=== Work to be completed ===
An exact copy, beginning at the line containing "amada Pine Trail Co." and ending at the final line of the records that follow, is the answer; it has no pictures and no other text.

(Page images and extracted text)
--------------------------------------------------

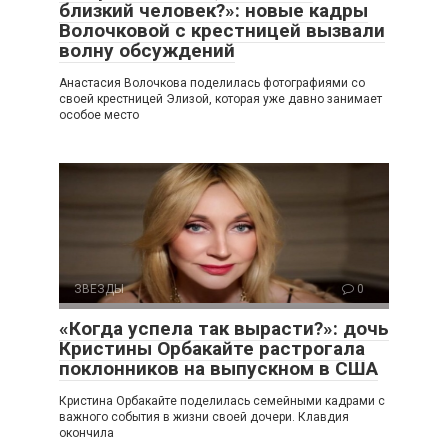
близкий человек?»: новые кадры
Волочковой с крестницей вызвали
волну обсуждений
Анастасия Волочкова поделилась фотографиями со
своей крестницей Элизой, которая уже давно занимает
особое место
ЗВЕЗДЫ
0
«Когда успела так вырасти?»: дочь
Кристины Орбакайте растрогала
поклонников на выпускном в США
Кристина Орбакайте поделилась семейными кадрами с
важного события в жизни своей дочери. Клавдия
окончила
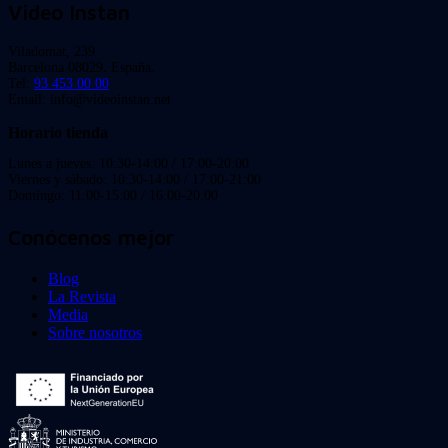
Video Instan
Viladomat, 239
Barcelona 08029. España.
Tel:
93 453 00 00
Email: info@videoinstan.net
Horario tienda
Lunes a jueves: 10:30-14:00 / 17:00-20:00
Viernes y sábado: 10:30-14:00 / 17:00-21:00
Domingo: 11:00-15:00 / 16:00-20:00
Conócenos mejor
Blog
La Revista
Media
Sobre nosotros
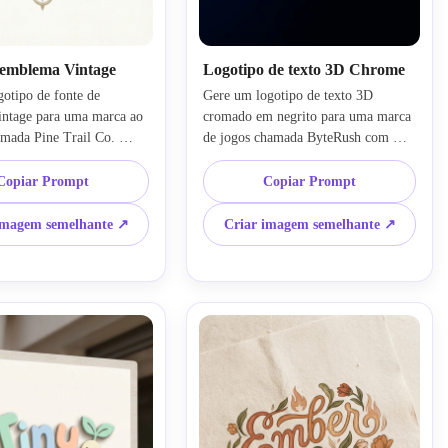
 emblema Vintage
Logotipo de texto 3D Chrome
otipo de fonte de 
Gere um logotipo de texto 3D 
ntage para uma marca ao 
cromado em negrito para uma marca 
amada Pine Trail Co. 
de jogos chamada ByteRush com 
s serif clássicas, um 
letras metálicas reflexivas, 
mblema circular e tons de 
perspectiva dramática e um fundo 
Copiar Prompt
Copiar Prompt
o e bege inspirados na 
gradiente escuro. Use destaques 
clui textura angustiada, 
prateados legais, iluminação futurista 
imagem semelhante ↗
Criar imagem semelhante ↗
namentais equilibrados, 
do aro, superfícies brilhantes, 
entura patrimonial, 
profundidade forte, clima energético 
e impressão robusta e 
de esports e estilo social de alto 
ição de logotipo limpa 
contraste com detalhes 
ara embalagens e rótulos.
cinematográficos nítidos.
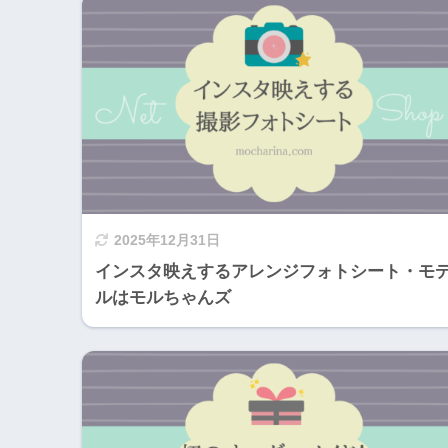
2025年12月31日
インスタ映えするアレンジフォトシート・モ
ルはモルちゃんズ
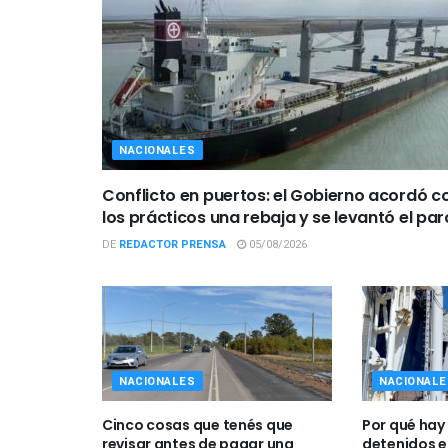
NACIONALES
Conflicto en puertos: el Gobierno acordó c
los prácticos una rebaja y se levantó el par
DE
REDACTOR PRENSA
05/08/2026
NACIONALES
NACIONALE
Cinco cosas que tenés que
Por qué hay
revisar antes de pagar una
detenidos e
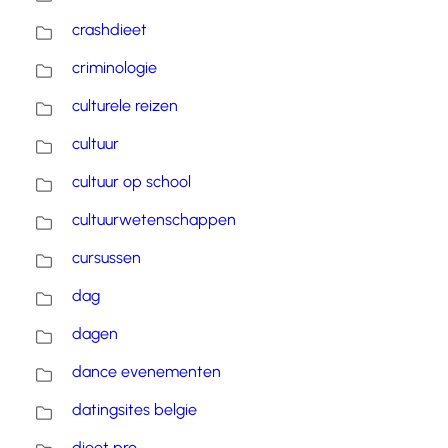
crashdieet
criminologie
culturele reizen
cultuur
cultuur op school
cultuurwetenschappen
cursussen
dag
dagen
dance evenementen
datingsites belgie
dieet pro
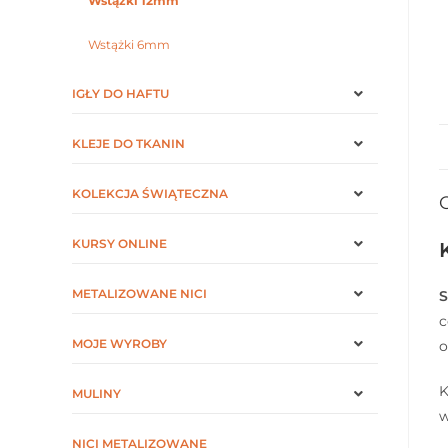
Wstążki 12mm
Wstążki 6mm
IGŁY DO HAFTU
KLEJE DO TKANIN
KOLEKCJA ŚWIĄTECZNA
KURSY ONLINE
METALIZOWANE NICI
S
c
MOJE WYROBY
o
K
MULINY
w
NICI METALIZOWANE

--------------------------------------------------

=== Result of the task ===
amada Pine Trail Co. 
de jogos chamada ByteRush com 
s serif clássicas, um 
letras metálicas reflexivas, 
mblema circular e tons de 
perspectiva dramática e um fundo 
Copiar Prompt
Copiar Prompt
o e bege inspirados na 
gradiente escuro. Use destaques 
clui textura angustiada, 
prateados legais, iluminação futurista 
imagem semelhante ↗
Criar imagem semelhante ↗
namentais equilibrados, 
do aro, superfícies brilhantes, 
entura patrimonial, 
profundidade forte, clima energético 
e impressão robusta e 
de esports e estilo social de alto 
ição de logotipo limpa 
contraste com detalhes 
ara embalagens e rótulos.
cinematográficos nítidos.
2025年12月31日
インスタ映えするアレンジフォトシート・モ
ルはモルちゃんズ
NACIONALES
Conflicto en puertos: el Gobierno acordó c
los prácticos una rebaja y se levantó el par
DE
REDACTOR PRENSA
05/08/2026
NACIONALES
NACIONALE
Cinco cosas que tenés que
Por qué hay
revisar antes de pagar una
detenidos e
crashdieet
criminologie
culturele reizen
cultuur
cultuur op school
cultuurwetenschappen
cursussen
dag
dagen
dance evenementen
datingsites belgie
dieet pro
Wstążki 12mm
Wstążki 6mm
IGŁY DO HAFTU
KLEJE DO TKANIN
KOLEKCJA ŚWIĄTECZNA
KURSY ONLINE
METALIZOWANE NICI
S
c
MOJE WYROBY
o
K
MULINY
w
NICI METALIZOWANE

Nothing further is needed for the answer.